Published online Nov 20, 2008. doi:  10.1172/JCI37373
PMCID: PMC2582934

Tumor metabolism: cancer cells give and take lactate

Abstract

Tumors contain well-oxygenated (aerobic) and poorly oxygenated (hypoxic) regions, which were thought to utilize glucose for oxidative and glycolytic metabolism, respectively. In this issue of the JCI, Sonveaux et al. show that human cancer cells cultured under hypoxic conditions convert glucose to lactate and extrude it, whereas aerobic cancer cells take up lactate via monocarboxylate transporter 1 (MCT1) and utilize it for oxidative phosphorylation (see the related article beginning on page 3930). When MCT1 is inhibited, aerobic cancer cells take up glucose rather than lactate, and hypoxic cancer cells die due to glucose deprivation. Treatment of tumor-bearing mice with an inhibitor of MCT1 retarded tumor growth. MCT1 expression was detected exclusively in nonhypoxic regions of human cancer biopsy samples, and in combination, these data suggest that MCT1 inhibition holds potential as a novel cancer therapy.

The pioneering work of Peter Vaupel and his colleagues established that the partial pressure of oxygen (pO2) within human cancers is frequently much lower than that of the surrounding normal tissue and that intratumoral hypoxia is associated with an increased risk of local spread, metastasis, and patient mortality (1). Rakesh Jain’s laboratory demonstrated that in mouse tumor xenografts, the mean pO2 and pH declined as distance from the nearest blood vessel increased (2), reflecting the switch from oxidative to glycolytic metabolism that occurs in response to reduced O2 availability.

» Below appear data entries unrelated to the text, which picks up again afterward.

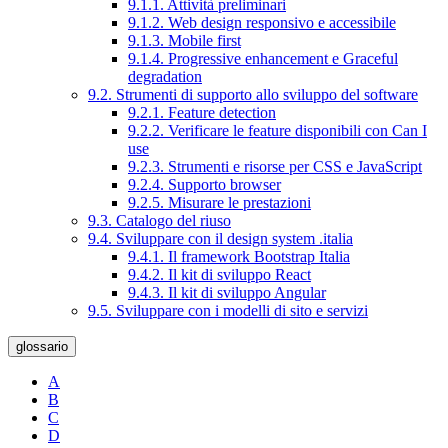
9.1.1. Attività preliminari
9.1.2. Web design responsivo e accessibile
9.1.3. Mobile first
9.1.4. Progressive enhancement e Graceful
degradation
9.2. Strumenti di supporto allo sviluppo del software
9.2.1. Feature detection
9.2.2. Verificare le feature disponibili con Can I
use
9.2.3. Strumenti e risorse per CSS e JavaScript
9.2.4. Supporto browser
9.2.5. Misurare le prestazioni
9.3. Catalogo del riuso
9.4. Sviluppare con il design system .italia
9.4.1. Il framework Bootstrap Italia
9.4.2. Il kit di sviluppo React
9.4.3. Il kit di sviluppo Angular
9.5. Sviluppare con i modelli di sito e servizi
glossario
A
B
C
D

This metabolic reprogramming is orchestrated by HIF-1 through the transcriptional activation of key genes encoding metabolic enzymes, including: LDHA, encoding lactate dehydrogenase A, which converts pyruvate to lactate (3); PDK1, encoding pyruvate dehydrogenase kinase 1, which inactivates the enzyme responsible for conversion of pyruvate to acetyl-CoA, thereby shunting pyruvate away from the mitochondria (4, 5); and BNIP3, which encodes a member of the BCL2 family that triggers selective mitochondrial autophagy (6) (Figure (Figure1).1). In addition, HIF-1 transactivates GLUT1 (7) — which encodes a glucose transporter that increases glucose uptake to compensate for the fact that, compared with oxidative phosphorylation, glycolysis generates approximately 19-fold less ATP per mole of glucose — and genes encoding the glycolytic enzymes that convert glucose to pyruvate (3). The extracellular acidosis associated with hypoxic tumor cells is due to both increased H+ production and increased H+ efflux through the HIF-1–mediated transactivation of: CA9, which encodes carbonic anhydrase IX (8); MCT4, which encodes monocarboxylate transporter 4 (9); and NHE1, which encodes sodium-hydrogen exchanger 1 (10).

Figure 1
Intratumoral hypoxia and metabolic symbiosis.

Metabolic symbiosis

In this issue of the JCI, the elegant article by Sonveaux, Dewhirst, et al. makes a major contribution to the field of cancer biology (11). The authors demonstrate the existence of a “metabolic symbiosis” between hypoxic and aerobic cancer cells, in which lactate produced by hypoxic cells is taken up by aerobic cells, which use it as their principal substrate for oxidative phosphorylation. As a result, the limited glucose available to the tumor is used most efficiently: hypoxic cells downregulate oxidative phosphorylation in order to maintain redox homeostasis (4, 6) and must consume large amounts of glucose to maintain energy homeostasis (12). At the molecular level, a key player in this symbiotic relationship is monocarboxylate transporter 1 (MCT1), which differs from MCT4 in two respects: the expression of MCT1 is hypoxia repressed rather than hypoxia induced, and it transports lactate into, rather than out of, cancer cells. O2-dependent expression of MCT1 allows aerobic cancer cells to efficiently take up lactate and, in concert with the O2-dependent expression of LDHB, to utilize lactate as an energy substrate, thereby freeing these cells from the need to take up large quantities of glucose (11). Thus, while Sonveaux et al. focused their attention on MCT1, it is important to note that O2 regulates the expression of many key enzymes in these metabolic pathways (Figure (Figure1).1). It will be interesting to determine whether HIF-1 also controls MCT1 and LDHB expression, perhaps by inducing expression of a transcriptional repressor, as has been described for the O2-dependent regulation of adipogenesis (13).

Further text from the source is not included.